Me Snyder soulève de nombreuses nouvelles questions. Pour n’en citer qu’une, nous prenons note qu’il a fait état d’arguments dans le contexte d’une procédure intentée devant la Cour de l’Ontario qui n’a pas encore été officiellement acceptée par cette Cour. Il se fonde sur ces arguments pour laisser entendre que le fonctionnaire s’estimant lésé tente de se faire verser certains dommages-intérêts deux fois. Cela n’a jamais été allégué. Sans entrer dans les détails de la poursuite en question ni rappeler que la question du double paiement a déjà été soulevée en l’occurrence dans une motion déposée par le Conseil national de recherches du Canada et plaidée devant la Cour, le fonctionnaire s’estimant lésé aimerait simplement faire valoir ici que, conformément à la jurisprudence, toutes les questions de double paiement doivent être tranchées dans le contexte de la poursuite judiciaire subséquente. Comme la Cour n’a pas encore ordonné au CNRC de verser des dommages-intérêts, cette poursuite judiciaire n’est pas pertinente en l’espèce.

Me Snyder déclare que d’autres preuves pourraient être nécessaires. Le fonctionnaire s’estimant lésé est disposé à comparaître à d’autres dates pour déposer sa preuve et présenter des arguments sur ses demandes de dommages-intérêts généraux et autres si l’arbitre de grief le juge nécessaire après avoir rendu sa décision sur la question de savoir si elle est dessaisie. Je souligne aussi que, dans la décision récente Bédirian c. Conseil du Trésor (ministère de la Justice), 2006 CRTFP 4, la Commission a déclaré que les fonctionnaires s’estimant lésés dont les griefs sont accueillis peuvent se faire accorder le remboursement de leurs frais de représentation. En l’occurrence, le fonctionnaire s’estimant lésé est un cadre de gestion qui n’a pas l’avantage d’être représenté par un syndicat et qui a dû payer tous ses frais de représentation pour contester la conduite de l’employeur dans les griefs en l’espèce. Qui plus est, il a expressément réclamé le remboursement de ces frais dans ses griefs. Comme il l’a précisé dans ses observations datées du 7 février 2006, on devrait tenir compte de ses frais de représentation dans une éventuelle décision de lui accorder des dommages-intérêts pour les difficultés financières qu’il a éprouvées.

[…]

[11]   À la suite de cet échange de correspondance, il a été proposé qu’une audience soit tenue. Les deux parties ont rejeté cette proposition en convenant que je tranche la question du dessaisissement sur la foi des arguments qu’elles m’avaient soumis par écrit. Une date d’audience pourrait ensuite être fixée sur demande en fonction de ma décision.

Motifs

[12]   Comme les parties l’ont confirmé, le fonctionnaire s’estimant lésé a touché rétroactivement son traitement ainsi que je l’avais ordonné dans la décision 2005 CRTFP 150. Elles n’ont pas pu s’entendre sur la façon de lui payer ses avantages sociaux pour la période pertinente.

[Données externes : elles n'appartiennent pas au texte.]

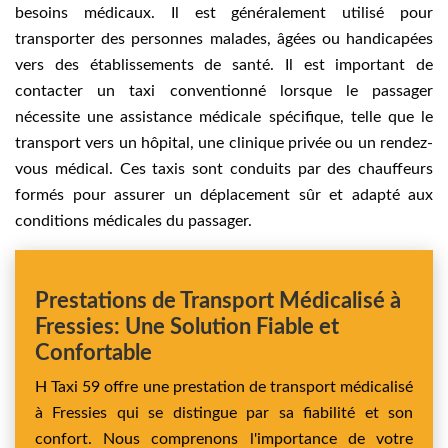
besoins médicaux. Il est généralement utilisé pour
transporter des personnes malades, âgées ou handicapées
vers des établissements de santé. Il est important de
contacter un taxi conventionné lorsque le passager
nécessite une assistance médicale spécifique, telle que le
transport vers un hôpital, une clinique privée ou un rendez-
vous médical. Ces taxis sont conduits par des chauffeurs
formés pour assurer un déplacement sûr et adapté aux
conditions médicales du passager.
Prestations de Transport Médicalisé à
Fressies: Une Solution Fiable et
Confortable
H Taxi 59 offre une prestation de transport médicalisé
à Fressies qui se distingue par sa fiabilité et son
confort. Nous comprenons l'importance de votre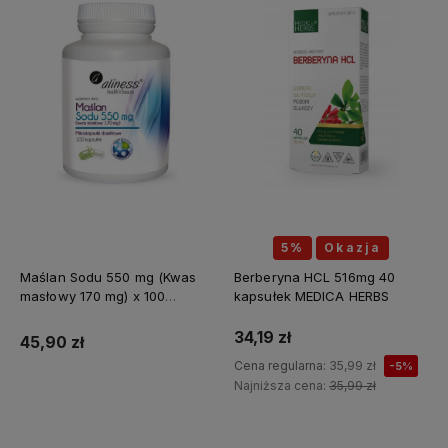
5%
Okazja
Maślan Sodu 550 mg (Kwas
Berberyna HCL 516mg 40
masłowy 170 mg) x 100
kapsułek MEDICA HERBS
kapsułek ALINESS
34,19 zł
45,90 zł
Cena regularna:
35,99 zł
-5%
Najniższa cena:
35,99 zł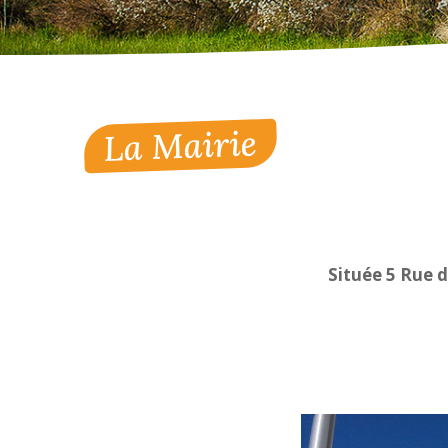
La Mairie
Située 5 Rue d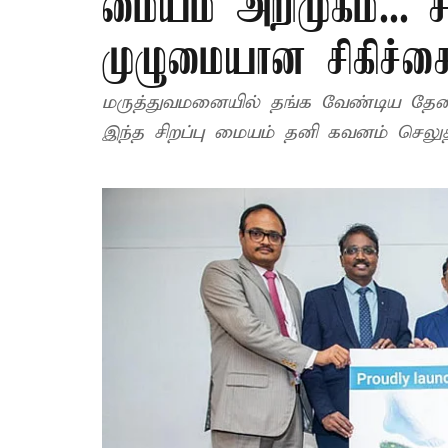
மையம் அறிமுகம்... ச
முழுமையான சிகிச்ச
மருத்துவமனையில் தங்க வேண்டிய தேவ
இந்த சிறப்பு மையம் தனி கவனம் செலுத்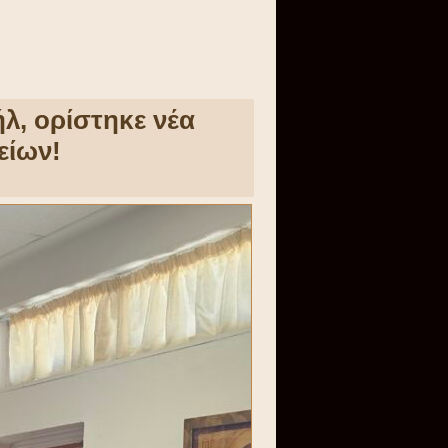
λ, ορίστηκε νέα
είων!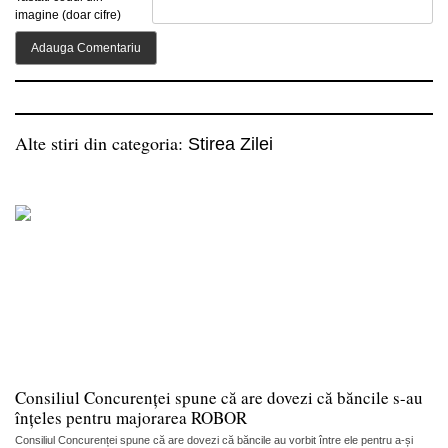
imagine (doar cifre)
Alte stiri din categoria:
Stirea Zilei
Consiliul Concurenței spune că are dovezi că băncile s-au
înțeles pentru majorarea ROBOR
Consiliul Concurenței spune că are dovezi că băncile au vorbit între ele pentru a-și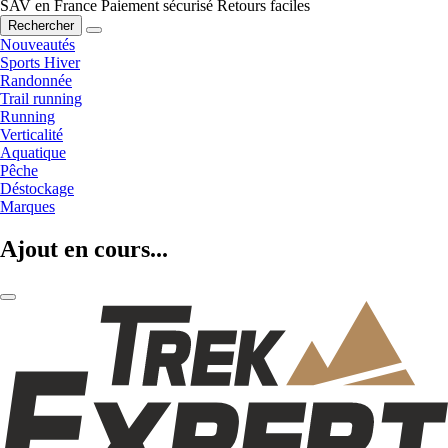
SAV en France
Paiement sécurisé
Retours faciles
Rechercher
Nouveautés
Sports Hiver
Randonnée
Trail running
Running
Verticalité
Aquatique
Pêche
Déstockage
Marques
Ajout en cours...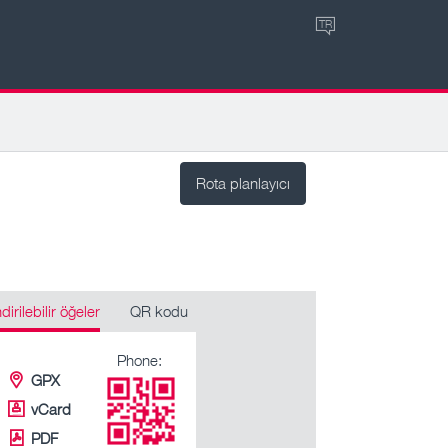
TR
Rota planlayıcı
ndirilebilir öğeler
QR kodu
Phone:
GPX
vCard
PDF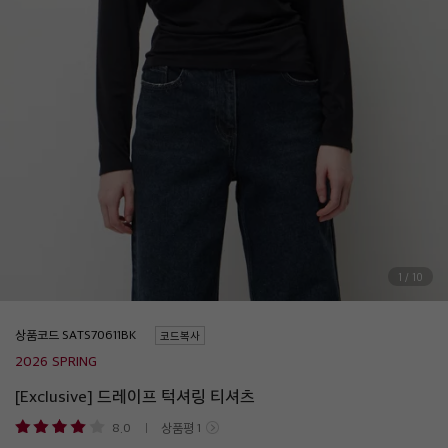
1
/
10
상품코드
코드복사
2026 SPRING
[Exclusive] 드레이프 턱셔링 티셔츠
8.0
상품평
1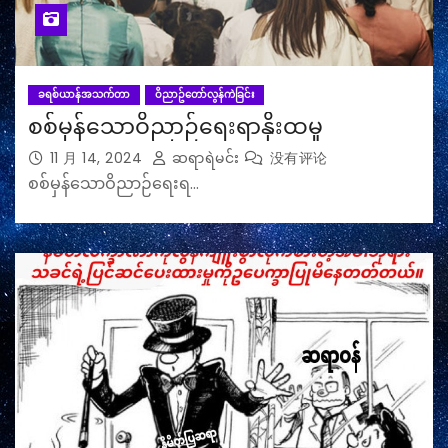
ခရစ်ယာန်အသက်တာ
ဝိညာဥ်တော်လွန်ကဲခြင်း
စစ်မှန်သောဝိညာဉ်ရေးရာနိုးထမှု
11 月 14, 2024
ဆရာရဲမင်း
没有评论
စစ်မှန်သောဝိညာဉ်ရေးရ…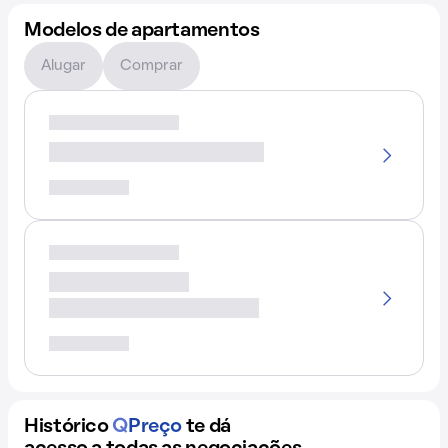
Modelos de apartamentos
Alugar
Comprar
Histórico
Q
Preço
te dá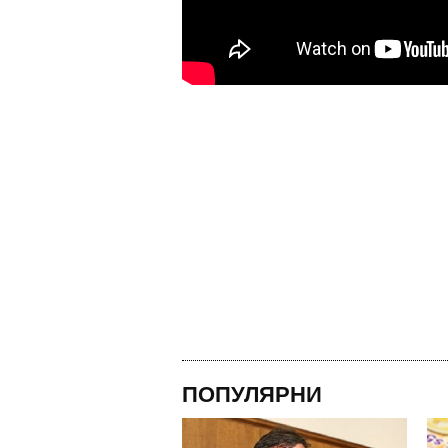
ПОПУЛЯРНИ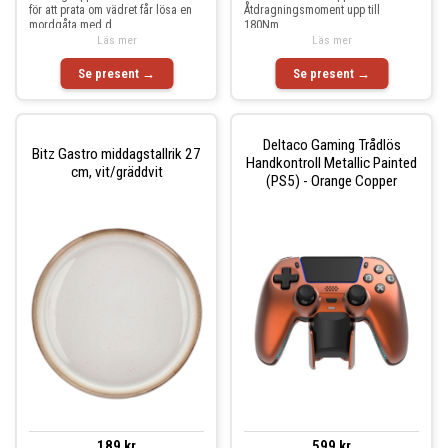
för att prata om vädret får lösa en
Åtdragningsmoment upp till
mordgåta med d
180Nm.
Läs mer
Läs mer
Se present →
Se present →
Deltaco Gaming Trådlös
Bitz Gastro middagstallrik 27
Handkontroll Metallic Painted
cm, vit/gräddvit
(PS5) - Orange Copper
189 kr
599 kr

Les avantages en question comprennent les crédits de congé annuel et de congé de maladie, la prime au rendement, les congés payés pour les Fêtes et les cotisations aux associations professionnelles. Dans la mesure où c’est de cela qu’il s’agit, la question des avantages sociaux devrait être réglée de la façon suivante.

Crédits de congé annuel et de congé de maladie et congés pour les périodes de fermeture aux Fêtes

[13]   Le fonctionnaire s’estimant lésé a le droit de faire rétablir ses crédits de congé annuel et de congé de maladie correspondant à ceux qu’il aurait accumulés comme fonctionnaire travaillant à temps plein du 21 juillet 2004, la date de la décision de l’employeur de le considérer comme en situation « pas de travail, pas de rémunération » à celle de sa réintégration, en novembre 2005.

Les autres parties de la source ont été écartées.